Codex CLI for Redis Development: MCP Server, Agent Skills, and Production Caching Workflows
Codex CLI for Redis Development: MCP Server, Agent Skills, and Production Caching Workflows
Redis remains the dominant in-memory data store, with Redis 8.6 integrating JSON, time series, probabilistic structures, and vector sets directly into the core1. The ecosystem now ships two official MCP servers — one for data operations and one for cloud subscription management — plus a dedicated agent skill that encodes current best practices across eight use cases2. This article covers how to wire all three into Codex CLI, write an AGENTS.md that prevents the most common Redis anti-patterns, and run practical workflows for caching, rate limiting, and semantic search.
The Redis MCP Landscape
Three integration points are available as of May 2026:
| Layer | Project | Transport | Purpose |
|---|---|---|---|
| Data operations | redis/mcp-redis |
STDIO | Read, write, query across all Redis data types |
| Cloud management | redis/mcp-redis-cloud |
STDIO | Subscription management, database provisioning |
| Knowledge | redis/agent-skills |
Skill file | Production patterns for caching, rate limiting, vector search |
mcp-redis: The Data Operations Server
The official redis-mcp-server package exposes tools across every Redis data type3:
- Strings — set/get with expiration for caching and configuration
- Hashes — field-value pairs including vector embeddings
- Lists — append/pop for queues and activity tracking
- Sets — membership and set operations (union, intersection, difference)
- Sorted sets — leaderboards, priority queues, sliding-window rate limiters
- Pub/Sub — publish/subscribe for real-time notifications
- Streams — event sourcing with consumer group support
- JSON — nested document storage and manipulation (Redis 8+)
- Vector search — create and query indexed vectors for RAG
- Documentation search — query Redis docs via HTTP API
- Server management — database information and diagnostics
mcp-redis-cloud: Subscription Management
The companion server provides natural-language control over Redis Cloud subscriptions4. You can create databases, query subscription metrics, and manage capacity — useful for infrastructure-as-code workflows where Codex provisions ephemeral Redis instances for testing.
Redis Agent Skills
Redis published an official agent skill in February 2026 that loads on-demand when agents encounter Redis-related tasks2. The skill covers eight domains: caching, rate limiting, session management, vector search, semantic caching, agent memory, pub/sub, and streams.

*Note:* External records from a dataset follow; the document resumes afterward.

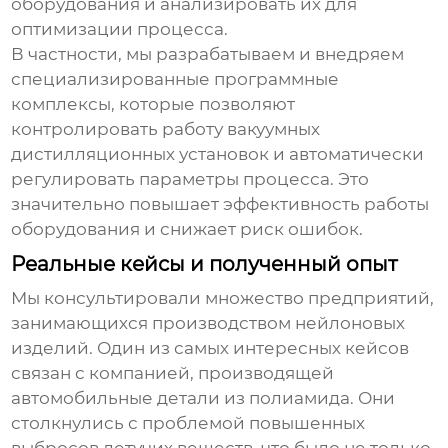
оборудования и анализировать их для
оптимизации процесса.
В частности, мы разрабатываем и внедряем
специализированные программные
комплексы, которые позволяют
контролировать работу вакуумных
дистилляционных установок и автоматически
регулировать параметры процесса. Это
значительно повышает эффективность работы
оборудования и снижает риск ошибок.
Реальные кейсы и полученный опыт
Мы консультировали множество предприятий,
занимающихся производством нейлоновых
изделий. Один из самых интересных кейсов
связан с компанией, производящей
автомобильные детали из полиамида. Они
столкнулись с проблемой повышенных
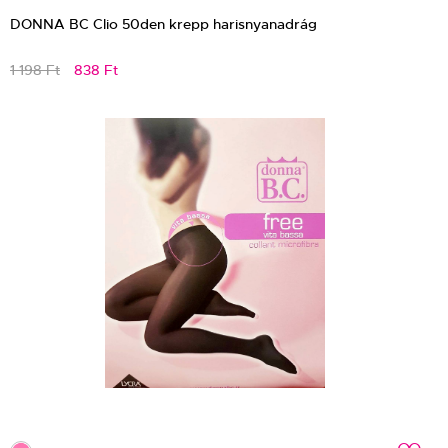
DONNA BC Clio 50den krepp harisnyanadrág
1 198 Ft
838 Ft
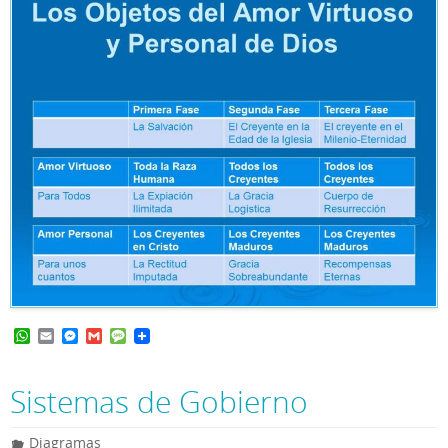
W
E
M
G
M
h
m
e
m
e
a
a
s
a
s
t
i
s
i
s
Sistemas de Gobierno
s
l
e
l
a
A
n
g
p
g
e
Diagramas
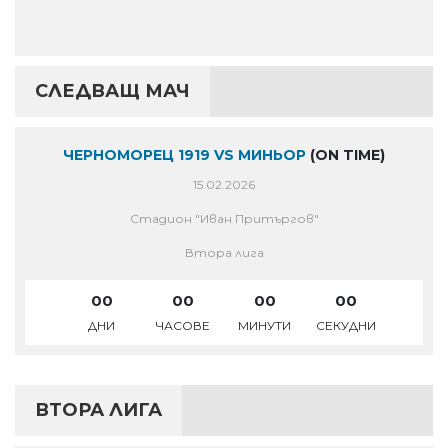
СЛЕДВАЩ МАЧ
ЧЕРНОМОРЕЦ 1919 VS МИНЬОР
(ON TIME)
15.02.2026
Стадион "Иван Притъргов"
Втора лига
00
00
00
00
ДНИ
ЧАСОВЕ
МИНУТИ
СЕКУДНИ
ВТОРА ЛИГА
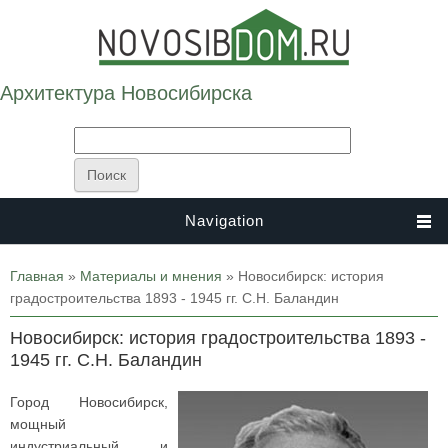
Архитектура Новосибирска
Navigation
Вы здесь
Главная
»
Материалы и мнения
» Новосибирск: история
градостроительства 1893 - 1945 гг. С.Н. Баландин
Новосибирск: история градостроительства 1893 -
1945 гг. С.Н. Баландин
Город Новосибирск,
мощный
индустриальный и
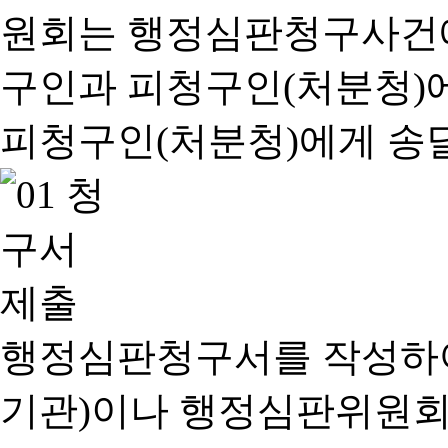
행정심판청구서를 작성하여
기관)이나 행정심판위원회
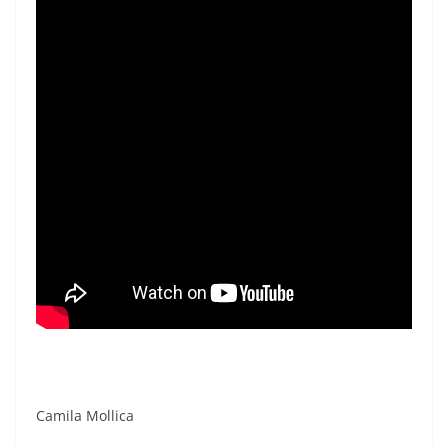
Camila Mollica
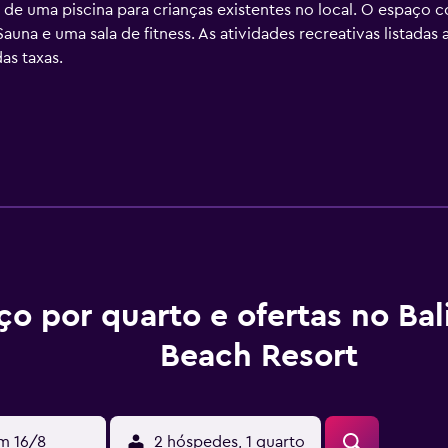
 e de uma piscina para crianças existentes no local. O espaço
Sauna e uma sala de fitness. As atividades recreativas listadas
as taxas.
ço por quarto e ofertas no Ba
Beach Resort
m 16/8
2 hóspedes, 1 quarto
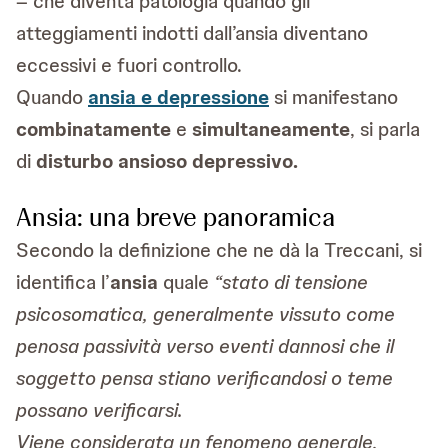
– che diventa patologia quando gli
atteggiamenti indotti dall’ansia diventano
eccessivi e fuori controllo.
Quando
ansia e depressione
si manifestano
combinatamente
e
simultaneamente
, si parla
di
disturbo ansioso depressivo.
Ansia: una breve panoramica
Secondo la definizione che ne dà la Treccani, si
identifica l’
ansia
quale
“stato di tensione
psicosomatica, generalmente vissuto come
penosa passività verso eventi dannosi che il
soggetto pensa stiano verificandosi o teme
possano verificarsi.
Viene considerata un fenomeno generale,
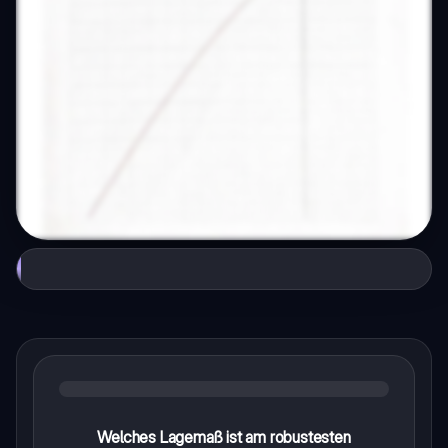
Welches Lagemaß ist am robustesten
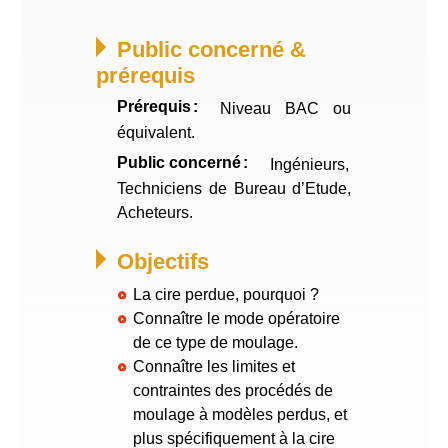
Public concerné &
prérequis
Prérequis
Niveau BAC ou
équivalent.
Public concerné
Ingénieurs,
Techniciens de Bureau d’Etude,
Acheteurs.
Objectifs
La cire perdue, pourquoi ?
Connaître le mode opératoire
de ce type de moulage.
Connaître les limites et
contraintes des procédés de
moulage à modèles perdus, et
plus spécifiquement à la cire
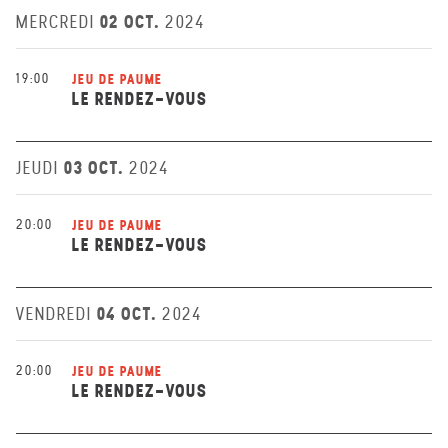
02 OCT.
MERCREDI
2024
19:00
JEU DE PAUME
LE RENDEZ-VOUS
03 OCT.
JEUDI
2024
20:00
JEU DE PAUME
LE RENDEZ-VOUS
04 OCT.
VENDREDI
2024
20:00
JEU DE PAUME
LE RENDEZ-VOUS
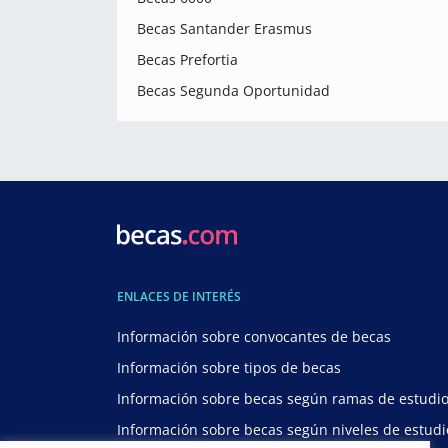
Becas Santander Erasmus
Becas Prefortia
Becas Segunda Oportunidad
ENLACES DE INTERÉS
Información sobre convocantes de becas
Información sobre tipos de becas
Información sobre becas según ramas de estudi
Información sobre becas según niveles de estudi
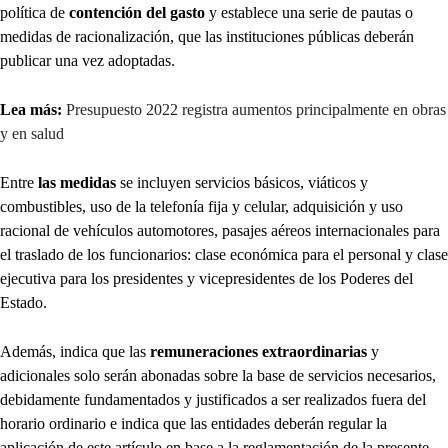
política de
contención del gasto
y establece una serie de pautas o
medidas de racionalización, que las instituciones públicas deberán
publicar una vez adoptadas.
Lea más:
Presupuesto 2022 registra aumentos principalmente en obras
y en salud
Entre
las medidas
se incluyen servicios básicos, viáticos y
combustibles, uso de la telefonía fija y celular, adquisición y uso
racional de vehículos automotores, pasajes aéreos internacionales para
el traslado de los funcionarios: clase económica para el personal y clase
ejecutiva para los presidentes y vicepresidentes de los Poderes del
Estado.
Además, indica que las
remuneraciones extraordinarias
y
adicionales solo serán abonadas sobre la base de servicios necesarios,
debidamente fundamentados y justificados a ser realizados fuera del
horario ordinario e indica que las entidades deberán regular la
aplicación de este artículo en base a la reglamentación de la presente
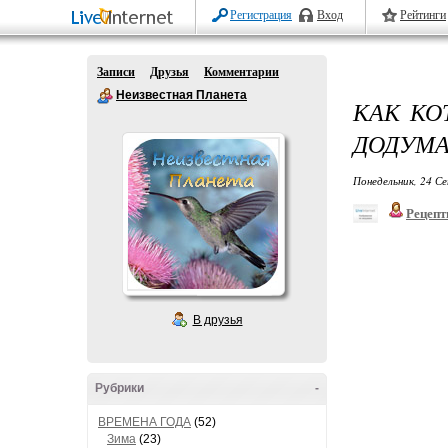
Регистрация
Вход
Рейтинги
Записи
Друзья
Комментарии
Неизвестная Планета
КАК КО
ДОДУМА
Понедельник, 24 Се
Рецепт
В друзья
Рубрики
-
ВРЕМЕНА ГОДА
(52)
Зима
(23)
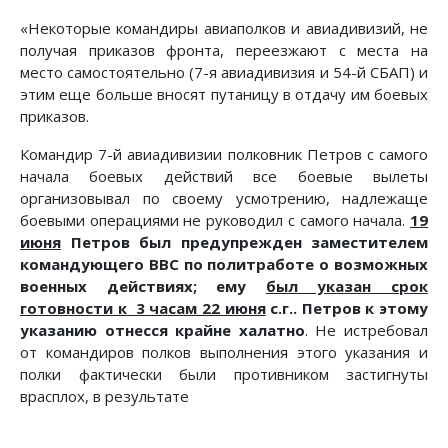
«Некоторые командиры авиаполков и авиадивизий, не
получая приказов фронта, переезжают с места на
место самостоятельно (7-я авиадивизия и 54-й СБАП) и
этим еще больше вносят путаницу в отдачу им боевых
приказов.
Командир 7-й авиадивизии полковник Петров с самого
начала боевых действий все боевые вылеты
организовывал по своему усмотрению, надлежаще
боевыми операциями не руководил с самого начала.
19
июня
Петров был предупрежден заместителем
командующего ВВС по политработе о возможных
военных действиях; ему
был указан срок
готовности к 3 часам 22 июня
с.г.. Петров к этому
указанию отнесся крайне халатно
. Не истребовал
от командиров полков выполнения этого указания и
полки фактически были противником застигнуты
врасплох, в результате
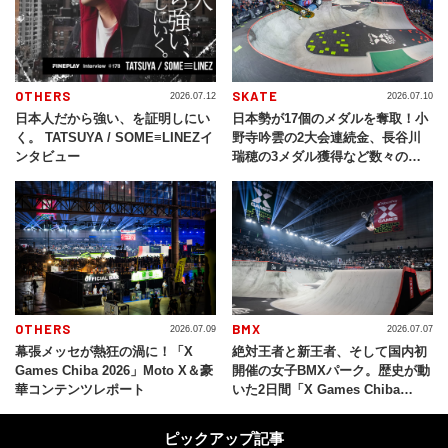
OTHERS
SKATE
2026.07.12
2026.07.10
日本人だから強い、を証明しにい
日本勢が17個のメダルを奪取！小
く。 TATSUYA / SOME≡LINEZイ
野寺吟雲の2大会連続金、長谷川
ンタビュー
瑞穂の3メダル獲得など数々の快
挙をプレイバック「X Games
Chiba 2026」
OTHERS
BMX
2026.07.09
2026.07.07
幕張メッセが熱狂の渦に！「X
絶対王者と新王者、そして国内初
Games Chiba 2026」Moto X＆豪
開催の女子BMXパーク。歴史が動
華コンテンツレポート
いた2日間「X Games Chiba
2026」
ピックアップ記事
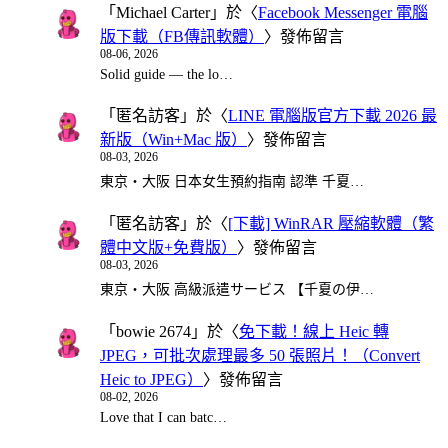
「
Michael Carter
」於〈
Facebook Messenger 電腦
版下載（FB傳訊軟體）
〉發佈留言
08-06, 2026
Solid guide — the lo…
「
匿名訪客
」於〈
LINE 電腦版官方下載 2026 最
新版（Win+Mac 版）
〉發佈留言
08-03, 2026
東京・大阪 日本女生預約指南 認準 千夏…
「
匿名訪客
」於〈
[下載] WinRAR 壓縮軟體（繁
體中文版+免費版）
〉發佈留言
08-03, 2026
東京・大阪 高級派遣サービス 【千夏の伊…
「
bowie 2674
」於〈
免下載！線上 Heic 轉
JPEG，可批次處理最多 50 張照片！（Convert
Heic to JPEG）
〉發佈留言
08-02, 2026
Love that I can batc…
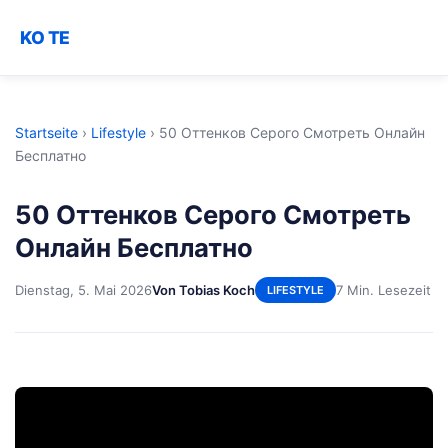
KO TE
Startseite
›
Lifestyle
›
50 Оттенков Серого Смотреть Онлайн
Бесплатно
50 Оттенков Серого Смотреть
Онлайн Бесплатно
Dienstag, 5. Mai 2026
Von Tobias Koch
7 Min. Lesezeit
LIFESTYLE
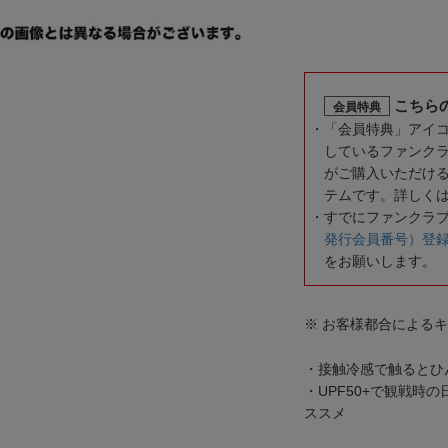
こちら
会員特典
「会員特典」アイ
しているファンク
がご購入いただけ
テムです。詳しく
すでにファンクラ
発行会員番号）登
をお願いします。
※ お客様都合による
・接触冷感で触るとひ
・UPF50+で観戦時
ススメ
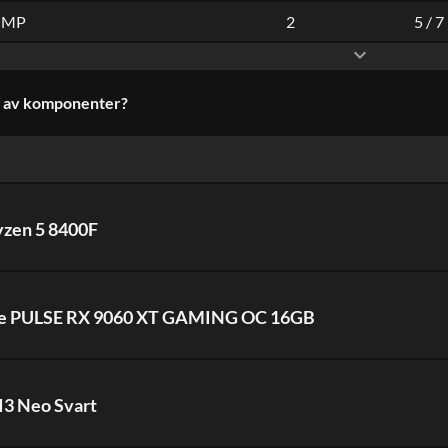
 MP
2
5
/
7
expand_more
t av komponenter?
zen 5 8400F
re PULSE RX 9060 XT GAMING OC 16GB
I3 Neo Svart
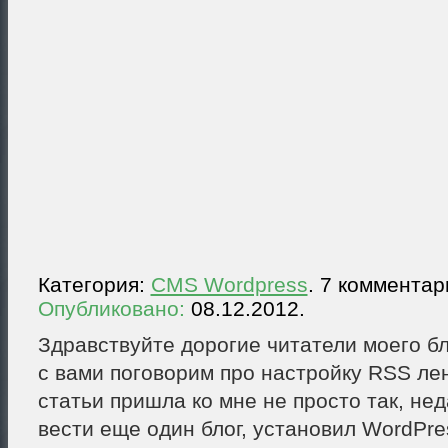
Категория:
CMS Wordpress
. 7 комментар
Опубликовано:
08.12.2012.
Здравствуйте дорогие читатели моего бл
с вами поговорим про настройку RSS ле
статьи пришла ко мне не просто так, не
вести еще один блог, установил WordPre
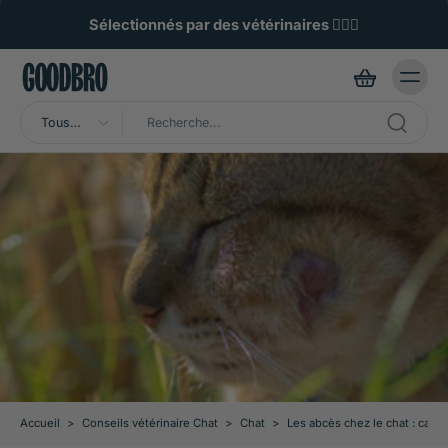
ller au
ontenu
Noté 4,8/5 par des poilus exigeants 🌟
Tous
types
Accueil
>
Conseils vétérinaire Chat
>
Chat
>
Les abcès chez le chat : cau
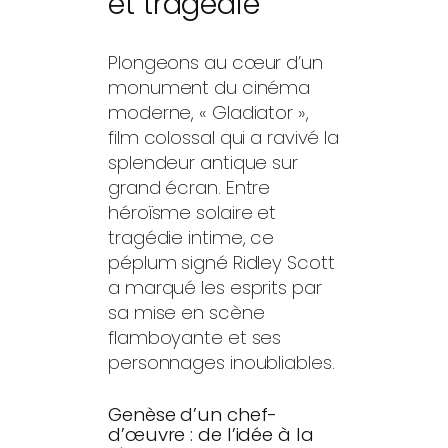
et tragédie
Plongeons au cœur d’un
monument du cinéma
moderne, « Gladiator »,
film colossal qui a ravivé la
splendeur antique sur
grand écran. Entre
héroïsme solaire et
tragédie intime, ce
péplum signé Ridley Scott
a marqué les esprits par
sa mise en scène
flamboyante et ses
personnages inoubliables.
Genèse d’un chef-
d’œuvre : de l’idée à la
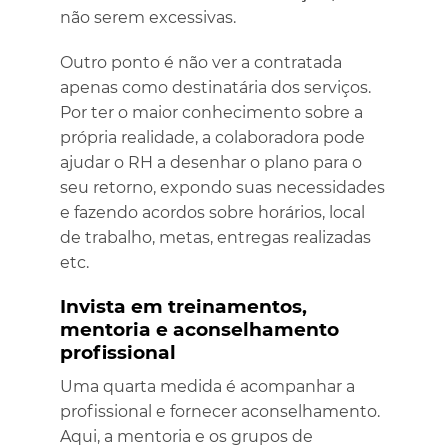
não serem excessivas.
Outro ponto é não ver a contratada
apenas como destinatária dos serviços.
Por ter o maior conhecimento sobre a
própria realidade, a colaboradora pode
ajudar o RH a desenhar o plano para o
seu retorno, expondo suas necessidades
e fazendo acordos sobre horários, local
de trabalho, metas, entregas realizadas
etc.
Invista em treinamentos,
mentoria e aconselhamento
profissional
Uma quarta medida é acompanhar a
profissional e fornecer aconselhamento.
Aqui, a mentoria e os grupos de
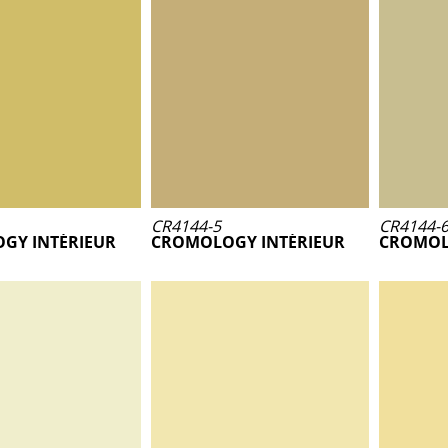
CR4144-5
CR4144-
GY INTÉRIEUR
CROMOLOGY INTÉRIEUR
CROMOL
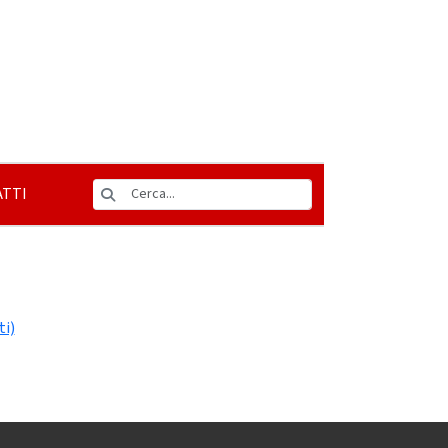
TTI
ti)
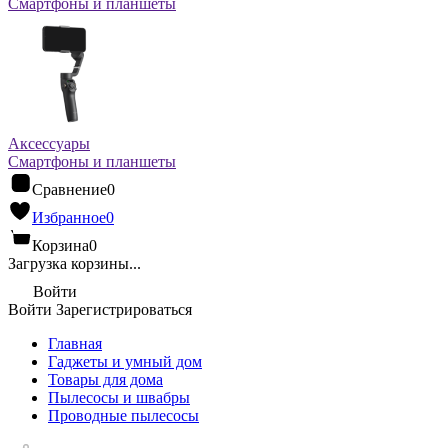
Смартфоны и планшеты
Аксессуары
Смартфоны и планшеты
Сравнение
0
Избранное
0
Корзина
0
Загрузка корзины...
Войти
Войти
Зарегистрироваться
Главная
Гаджеты и умный дом
Товары для дома
Пылесосы и швабры
Проводные пылесосы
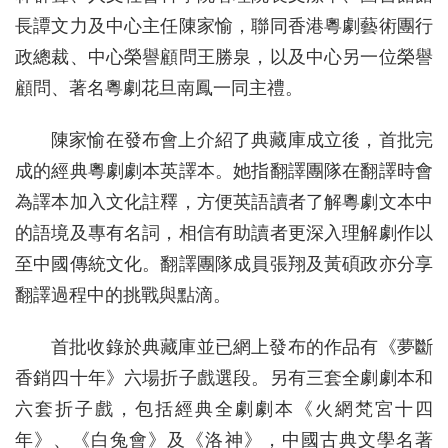
長譚文力及中心主任陳家愉，聯同香港粵劇藝術團行
政總裁、中心榮譽顧問王勝泉，以及中心另一位榮譽
顧問、著名粵劇花旦南鳳一同主禮。
陳家愉在發布會上介紹了典藏庫成立後，首批完
成的經典粵劇劇本英譯本。她指翻譯團隊在翻譯時會
為譯本加入文化註釋，方便英語讀者了解粵劇文本中
的語境及專有名詞，相信有助讀者更深入理解劇作以
至中國傳統文化。翻譯團隊成員張翔及黃碩政亦分享
翻譯過程中的挑戰與點滴。
首批收錄於典藏庫並已網上發布的作品有《夢斷
香銷四十年》六場折子戲選段。另有三套全劇劇本和
六套折子戲，包括經典全劇劇本《火網梵宮十四
年》、《白兔會》及《洛神》，中國古典文學名著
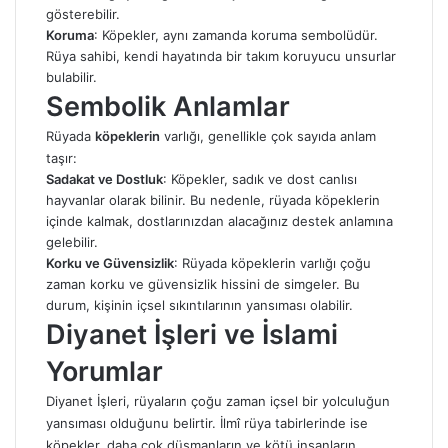
gösterebilir.
Koruma
: Köpekler, aynı zamanda koruma sembolüdür.
Rüya sahibi, kendi hayatında bir takım koruyucu unsurlar
bulabilir.
Sembolik Anlamlar
Rüyada
köpeklerin
varlığı, genellikle çok sayıda anlam
taşır:
Sadakat ve Dostluk
: Köpekler, sadık ve dost canlısı
hayvanlar olarak bilinir. Bu nedenle, rüyada köpeklerin
içinde kalmak, dostlarınızdan alacağınız destek anlamına
gelebilir.
Korku ve Güvensizlik
: Rüyada köpeklerin varlığı çoğu
zaman korku ve güvensizlik hissini de simgeler. Bu
durum, kişinin içsel sıkıntılarının yansıması olabilir.
Diyanet İşleri ve İslami
Yorumlar
Diyanet İşleri, rüyaların çoğu zaman içsel bir yolculuğun
yansıması olduğunu belirtir. İlmî rüya tabirlerinde ise
köpekler, daha çok düşmanların ve kötü insanların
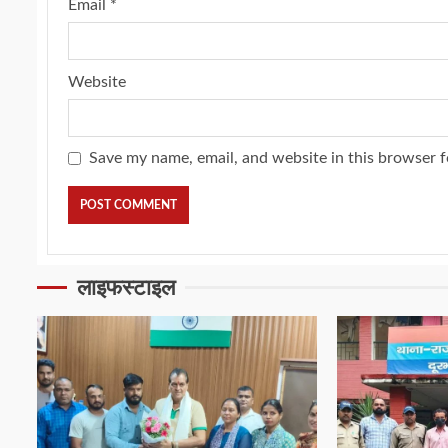
Email
*
Website
Save my name, email, and website in this browser f
लाइफस्टाइल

Crucially, it encodes anti-pattern guardrails — no KEYS in loops, no unbounded key growth, no large values — that prevent the stale Redis 6 patterns most LLMs default to.
Codex CLI Configuration
config.toml for STDIO Servers
Add the Redis MCP server to ~/.codex/config.toml or your project-scoped .codex/config.toml:
[mcp_servers.redis]
command = "uvx"
args = ["--from", "redis-mcp-server@latest", "redis-mcp-server", "--url", "redis://localhost:6379/0"]
env = {}
startup_timeout_sec = 15
tool_timeout_sec = 30
enabled = true
For Redis Cloud management, add the cloud server alongside:
[mcp_servers.redis-cloud]
command = "uvx"
args = ["--from", "redis-mcp-cloud@latest", "redis-mcp-cloud"]
env = { REDIS_CLOUD_API_KEY = "${REDIS_CLOUD_API_KEY}", REDIS_CLOUD_SECRET = "${REDIS_CLOUD_SECRET}" }
startup_timeout_sec = 15
tool_timeout_sec = 30
enabled = true
For authenticated Redis instances with TLS:
[mcp_servers.redis]
command = "uvx"
args = [
"--from", "redis-mcp-server@latest", "redis-mcp-server",
"--url", "rediss://default:password@redis-host:6380/0",
"--ssl"
]
The --cluster-mode flag enables Redis Cluster support, and Azure EntraID authentication flows are available via environment variables (REDIS_ENTRAID_AUTH_FLOW)3.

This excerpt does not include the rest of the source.